PROBLEM
Copy out exactly, from the entries that follow, the line holding "Follow us on", the line holding "pulvinar dapibus leo.", and all lines between them, but no pictures.

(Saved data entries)
+ + + + +

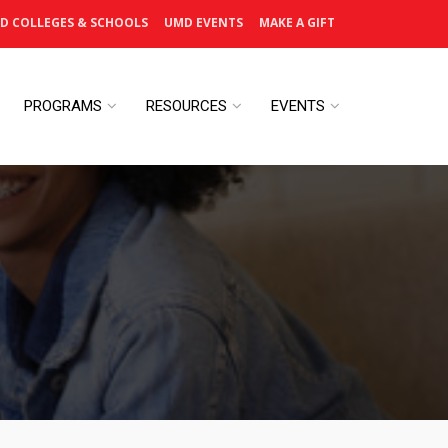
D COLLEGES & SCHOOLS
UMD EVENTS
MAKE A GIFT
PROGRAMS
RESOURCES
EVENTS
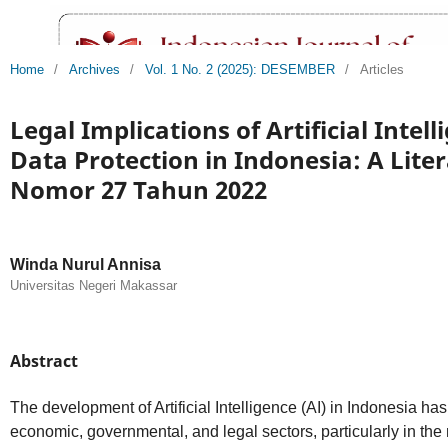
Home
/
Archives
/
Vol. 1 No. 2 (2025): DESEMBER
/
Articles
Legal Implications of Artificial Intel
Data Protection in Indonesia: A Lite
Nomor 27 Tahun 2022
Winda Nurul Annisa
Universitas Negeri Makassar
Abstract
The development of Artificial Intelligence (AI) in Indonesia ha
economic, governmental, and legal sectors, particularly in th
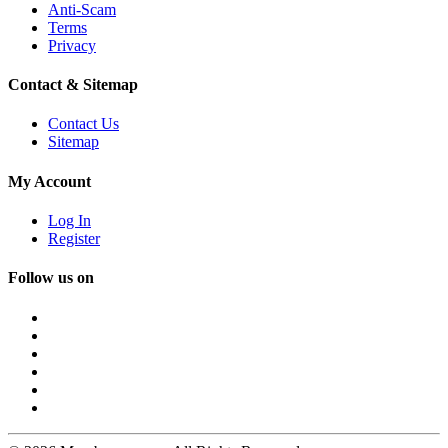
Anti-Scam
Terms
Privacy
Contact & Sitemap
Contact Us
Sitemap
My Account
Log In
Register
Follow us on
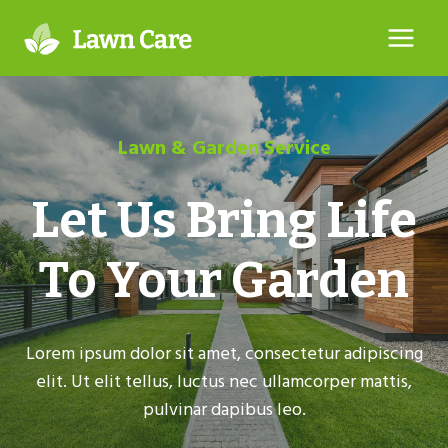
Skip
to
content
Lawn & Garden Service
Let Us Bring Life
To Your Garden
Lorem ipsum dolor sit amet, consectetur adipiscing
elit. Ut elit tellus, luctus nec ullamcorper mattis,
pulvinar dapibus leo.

+ + + + +

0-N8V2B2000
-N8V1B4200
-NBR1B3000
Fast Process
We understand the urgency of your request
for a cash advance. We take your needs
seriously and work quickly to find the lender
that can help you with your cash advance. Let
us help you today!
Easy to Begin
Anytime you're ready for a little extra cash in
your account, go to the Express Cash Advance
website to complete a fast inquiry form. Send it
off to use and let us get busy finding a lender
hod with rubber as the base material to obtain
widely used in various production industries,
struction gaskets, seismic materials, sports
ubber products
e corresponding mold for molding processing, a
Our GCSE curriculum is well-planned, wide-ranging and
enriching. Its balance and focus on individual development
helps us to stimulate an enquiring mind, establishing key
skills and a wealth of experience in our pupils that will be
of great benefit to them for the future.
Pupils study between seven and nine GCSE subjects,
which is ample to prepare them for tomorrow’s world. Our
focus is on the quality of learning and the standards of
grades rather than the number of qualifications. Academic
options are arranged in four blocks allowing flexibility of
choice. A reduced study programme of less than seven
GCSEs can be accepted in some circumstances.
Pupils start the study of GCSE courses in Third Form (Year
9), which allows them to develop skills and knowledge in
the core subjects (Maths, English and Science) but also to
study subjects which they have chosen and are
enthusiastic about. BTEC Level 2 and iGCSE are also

+ + + + +

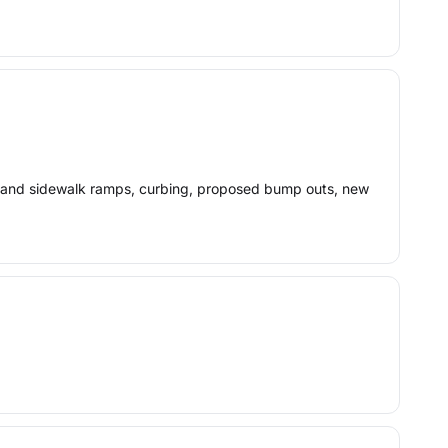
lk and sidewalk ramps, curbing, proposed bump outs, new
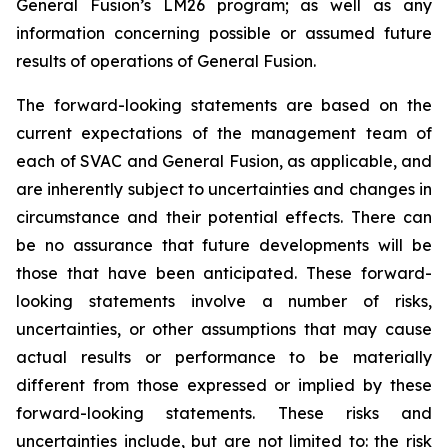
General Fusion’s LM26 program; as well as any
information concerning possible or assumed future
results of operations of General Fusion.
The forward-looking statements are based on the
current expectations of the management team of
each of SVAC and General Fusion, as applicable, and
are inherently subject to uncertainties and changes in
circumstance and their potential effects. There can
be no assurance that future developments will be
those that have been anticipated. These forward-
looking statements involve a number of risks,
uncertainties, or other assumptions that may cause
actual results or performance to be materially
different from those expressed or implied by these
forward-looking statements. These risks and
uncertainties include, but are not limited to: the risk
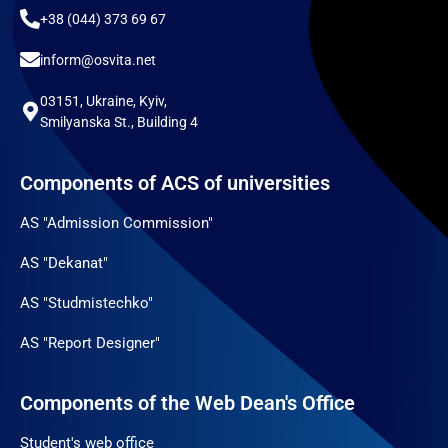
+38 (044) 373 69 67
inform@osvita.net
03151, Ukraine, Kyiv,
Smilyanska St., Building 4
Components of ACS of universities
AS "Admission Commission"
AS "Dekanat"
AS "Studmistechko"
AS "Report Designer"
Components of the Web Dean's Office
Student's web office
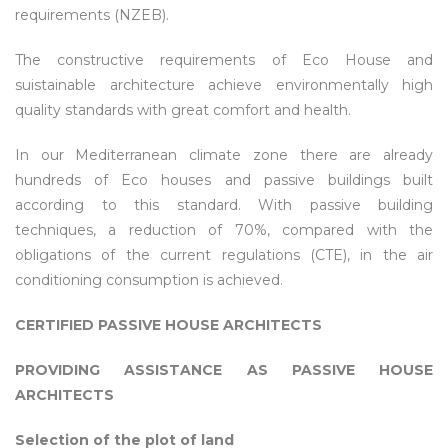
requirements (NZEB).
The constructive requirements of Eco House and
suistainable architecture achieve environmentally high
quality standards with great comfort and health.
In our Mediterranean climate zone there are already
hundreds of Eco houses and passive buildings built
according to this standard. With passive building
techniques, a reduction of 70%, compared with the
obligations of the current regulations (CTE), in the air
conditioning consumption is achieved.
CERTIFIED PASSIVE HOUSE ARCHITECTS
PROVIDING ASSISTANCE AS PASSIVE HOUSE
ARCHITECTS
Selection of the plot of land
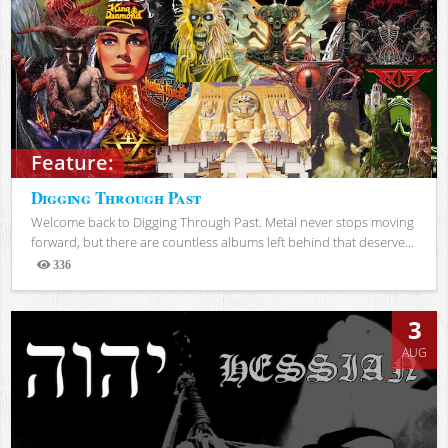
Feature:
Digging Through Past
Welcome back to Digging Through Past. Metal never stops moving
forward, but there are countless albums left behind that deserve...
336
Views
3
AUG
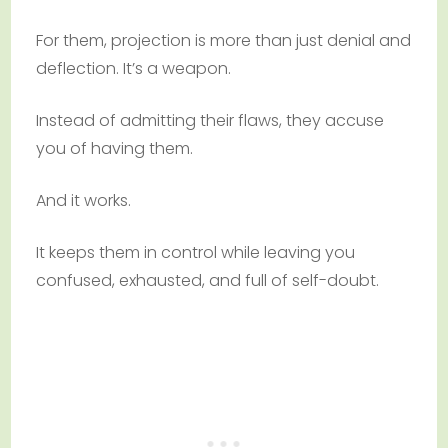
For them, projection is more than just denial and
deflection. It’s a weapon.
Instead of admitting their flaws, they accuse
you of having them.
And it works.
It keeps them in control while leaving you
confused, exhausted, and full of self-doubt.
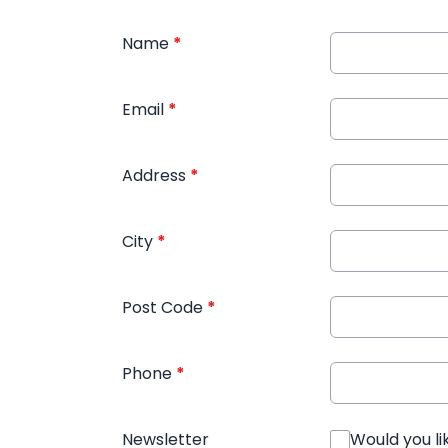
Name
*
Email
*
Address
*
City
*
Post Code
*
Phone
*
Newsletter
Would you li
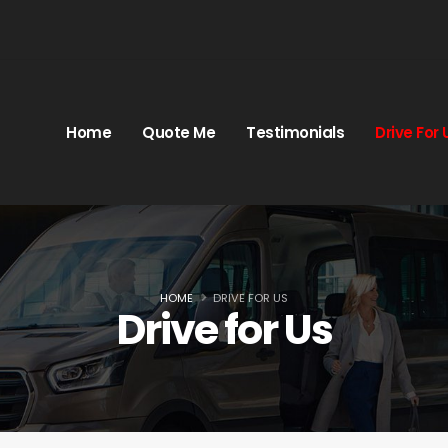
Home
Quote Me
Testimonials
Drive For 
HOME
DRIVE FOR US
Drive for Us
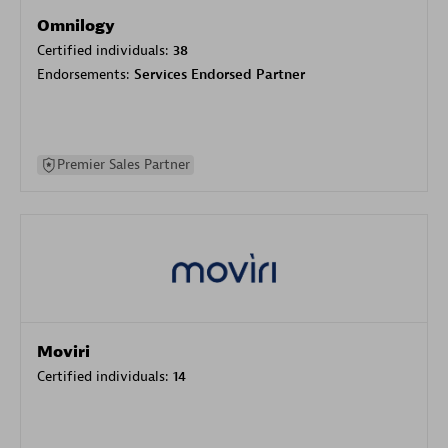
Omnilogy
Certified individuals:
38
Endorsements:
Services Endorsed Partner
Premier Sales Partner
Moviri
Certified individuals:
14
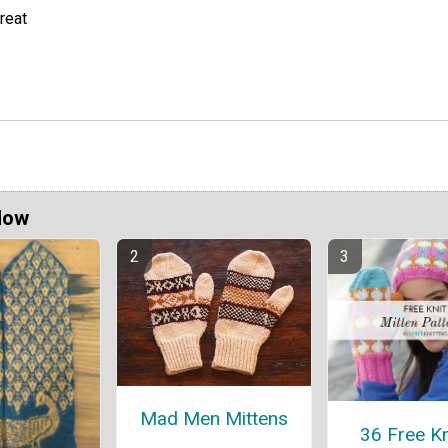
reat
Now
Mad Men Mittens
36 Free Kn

+ + + + +

WRITTEN ANSWER
Follow us on
Skip
to
content
Lawn & Garden Service
Let Us Bring Life
To Your Garden
Lorem ipsum dolor sit amet, consectetur adipiscing
elit. Ut elit tellus, luctus nec ullamcorper mattis,
pulvinar dapibus leo.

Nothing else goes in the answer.